Regulation – risks related to compliance, GDPR, and new legislation.
Environmental / Social – risks related to environmental regulation and to data privacy.
Taxation & Government Incentives – risks related to taxation and changes in government incentives.
3. Production
Costs – risks related to costs of production including commodity prices, future contracts, inventory.
Supply Chain – risks related to the company’s suppliers.
Manufacturing – risks related to the company’s manufacturing process including product quality and product recalls.
Human Capital – risks related to recruitment, training and retention of key employees, employee relationships & unions labor disputes, pension, and post retirement benefits, medical, health and welfare benefits, employee misconduct, employee litigation.
4. Technology & Innovation
Innovation / R&D – risks related to innovation and new product development.
Technology – risks related to the company’s reliance on technology.
Cyber Security – risks related to securing the company’s digital assets and from cyber attacks.
Trade Secrets & Patents – risks related to the company’s ability to protect its intellectual property and to infringement claims against the company as well as piracy and unlicensed copying.
5. Ability to Sell
Demand – risks related to the demand of the company’s goods and services including seasonality, reliance on key customers.

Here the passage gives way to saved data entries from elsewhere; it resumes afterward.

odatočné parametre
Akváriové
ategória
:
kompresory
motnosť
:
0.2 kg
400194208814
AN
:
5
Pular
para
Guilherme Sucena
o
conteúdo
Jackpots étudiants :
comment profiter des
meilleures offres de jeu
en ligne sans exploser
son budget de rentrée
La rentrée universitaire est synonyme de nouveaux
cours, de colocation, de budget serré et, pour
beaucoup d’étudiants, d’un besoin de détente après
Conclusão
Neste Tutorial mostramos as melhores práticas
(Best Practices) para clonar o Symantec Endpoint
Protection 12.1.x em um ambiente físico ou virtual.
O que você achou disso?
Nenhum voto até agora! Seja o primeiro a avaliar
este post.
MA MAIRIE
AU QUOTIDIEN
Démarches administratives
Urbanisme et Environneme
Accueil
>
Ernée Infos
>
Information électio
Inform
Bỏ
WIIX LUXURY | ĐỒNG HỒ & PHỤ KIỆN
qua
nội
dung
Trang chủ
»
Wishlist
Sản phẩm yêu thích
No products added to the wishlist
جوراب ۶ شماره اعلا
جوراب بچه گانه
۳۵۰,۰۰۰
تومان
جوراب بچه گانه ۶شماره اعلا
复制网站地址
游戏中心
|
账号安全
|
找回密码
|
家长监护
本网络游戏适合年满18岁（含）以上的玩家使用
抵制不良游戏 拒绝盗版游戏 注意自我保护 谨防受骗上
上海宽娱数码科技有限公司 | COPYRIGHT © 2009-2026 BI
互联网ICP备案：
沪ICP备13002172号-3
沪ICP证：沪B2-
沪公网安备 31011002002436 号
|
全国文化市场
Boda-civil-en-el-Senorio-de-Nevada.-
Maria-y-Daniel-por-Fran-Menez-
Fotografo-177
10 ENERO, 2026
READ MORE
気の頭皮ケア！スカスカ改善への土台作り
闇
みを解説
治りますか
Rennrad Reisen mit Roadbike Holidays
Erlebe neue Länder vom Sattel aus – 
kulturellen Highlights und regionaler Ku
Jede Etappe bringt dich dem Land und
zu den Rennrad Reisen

Competition – risks related to the company’s competition including substitutes.
Sales & Marketing – risks related to sales, marketing, and distribution channels, pricing, and market penetration.
Brand & Reputation – risks related to the company’s brand and reputation.
6. Macro & Political
Economy & Political Environment – risks related to changes in economic and political conditions.
Natural and Human Disruptions – risks related to catastrophes, floods, storms, terror, earthquakes, coronavirus pandemic/COVID-19.
International Operations – risks related to the global nature of the company.
Capital Markets – risks related to exchange rates and trade, cryptocurrency.